Input for this task Start Marker

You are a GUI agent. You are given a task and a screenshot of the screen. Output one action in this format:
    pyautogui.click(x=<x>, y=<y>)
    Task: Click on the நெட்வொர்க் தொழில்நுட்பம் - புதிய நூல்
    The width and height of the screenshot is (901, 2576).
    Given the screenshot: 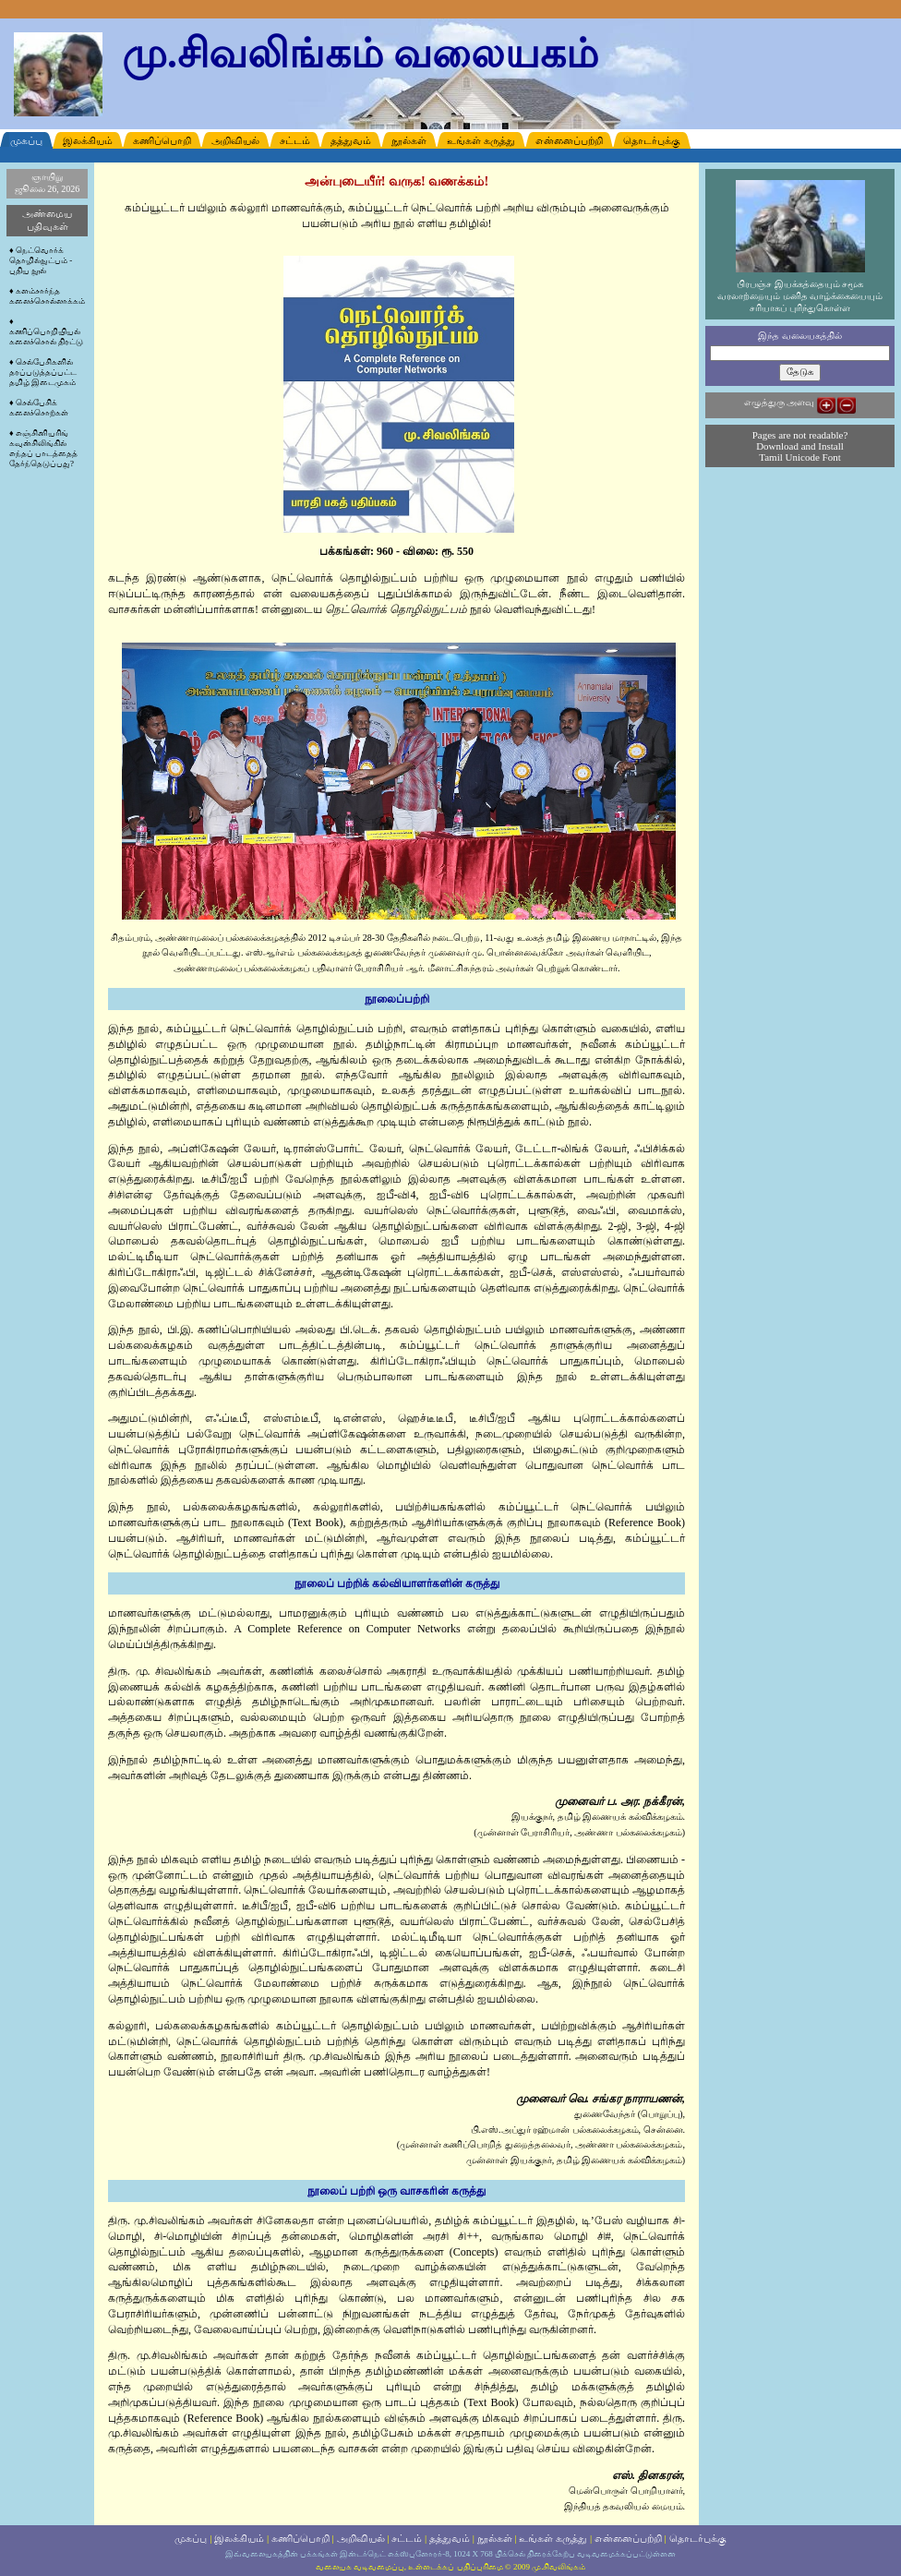 What is the action you would take?
    pyautogui.click(x=40, y=260)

Input for this task End Marker

=== Prompt ===
Restate, please, word for word the span of records running from the first line to the line bearing "The width and", both included, and nothing outside it.

=== Exercise answer ===
You are a GUI agent. You are given a task and a screenshot of the screen. Output one action in this format:
    pyautogui.click(x=<x>, y=<y>)
    Task: Click on the நெட்வொர்க் தொழில்நுட்பம் - புதிய நூல்
    The width and height of the screenshot is (901, 2576).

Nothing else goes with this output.